Master of Science in Health Sciences - Physician Assistant

Department Chair

John Cavenagh, PhD, PA-C


OBJECTIVE: The objective of this systematic review is to determine whether fentanyl pectin nasal spray (FPNS) is safe and effective treatment for patients with breakthrough cancer pain.

STUDY DESIGN: Review of three English language primary randomized controlled trials published 2010-2011.

DATA SOURCES: Multicenter, randomized, double-blind, double-dummy, placebo-controlled trials comparing fentanyl pectin nasal spray, immediate-release morphine sulfate, and/or nasal spray placebo were found using PubMed, COCHRANE, and Medline databases.

OUTCOME MEASURED: All three studies essentially used similar parameters to measure effectiveness and safety of fentanyl pectin nasal spray compared to oral immediate-release morphine sulfate and/or placebo. Baseline pain intensity was scored 0-10. Pain intensity (PI) and pain relief (PR) were measured at 5, 10, 15, 30, 45, 60 minutes in order to assess time intervals clinically meaningful pain relief and maximum pain relief has been achieved. Adverse events were also recorded through all phases of the studies, and objective nasal tolerability assessments were performed.

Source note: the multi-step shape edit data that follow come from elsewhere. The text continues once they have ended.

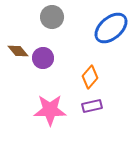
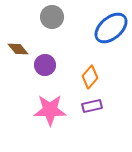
brown diamond: moved 2 px up
purple circle: moved 2 px right, 7 px down
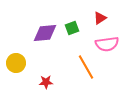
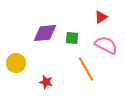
red triangle: moved 1 px right, 1 px up
green square: moved 10 px down; rotated 24 degrees clockwise
pink semicircle: moved 1 px left, 1 px down; rotated 145 degrees counterclockwise
orange line: moved 2 px down
red star: rotated 16 degrees clockwise
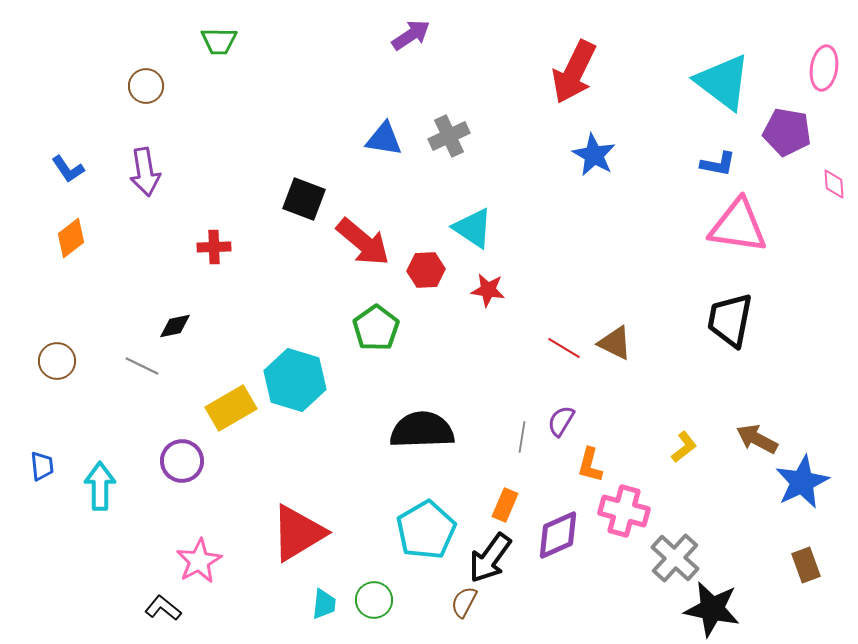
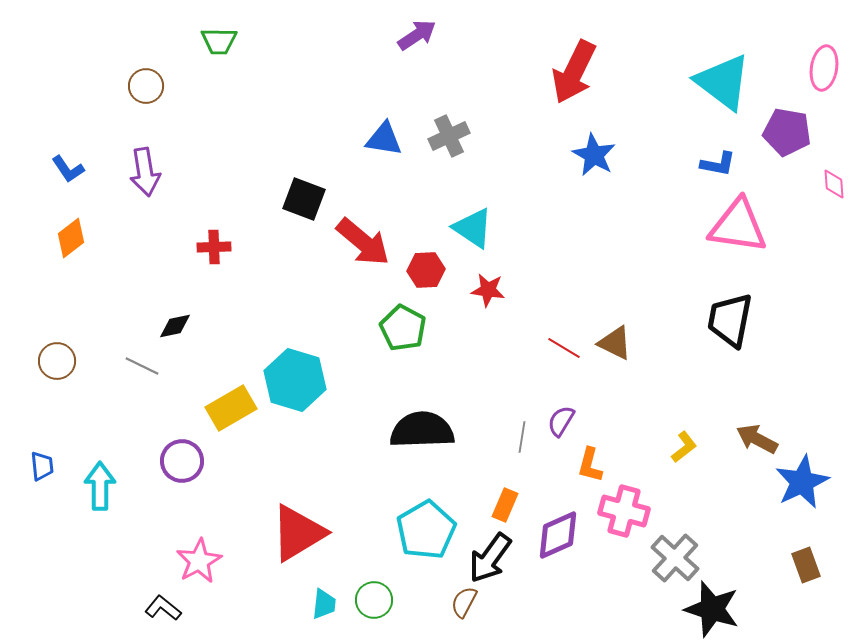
purple arrow at (411, 35): moved 6 px right
green pentagon at (376, 328): moved 27 px right; rotated 9 degrees counterclockwise
black star at (712, 609): rotated 6 degrees clockwise
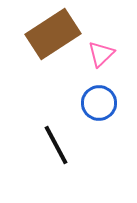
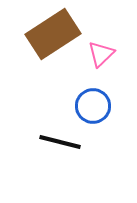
blue circle: moved 6 px left, 3 px down
black line: moved 4 px right, 3 px up; rotated 48 degrees counterclockwise
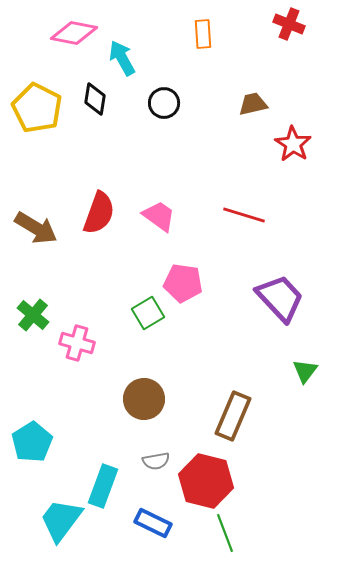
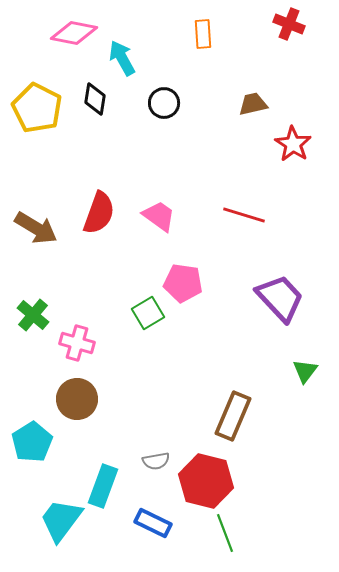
brown circle: moved 67 px left
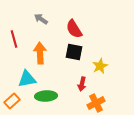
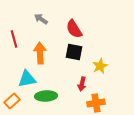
orange cross: rotated 18 degrees clockwise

RESULTS: Collectively, the results demonstrated that clinically meaningful pain relief was achieved by fentanyl pectin nasal spray in as early as 10 minutes when compared to the control. Furthermore, approximately half the breakthrough cancer pain episodes achieved maximum pain relief at 60 minutes with FPNS compared to just over one-third of patients with immediate-release morphine sulfate. No significant nasal effects were reported, and there were no nasal tolerability parameters reported at moderate to severe intensity.

CONCLUSION: The three randomized-controlled trials demonstrate that fentanyl pectin nasal spray is both safe and effective for the treatment of BTCP episodes compared to the current gold standard of treatment and placebo. The efforts of the studies used have contributed to the FDA approval of this first intranasal option in 2011 for cancer patients suffering from inadequately managed breakthrough cancer pain.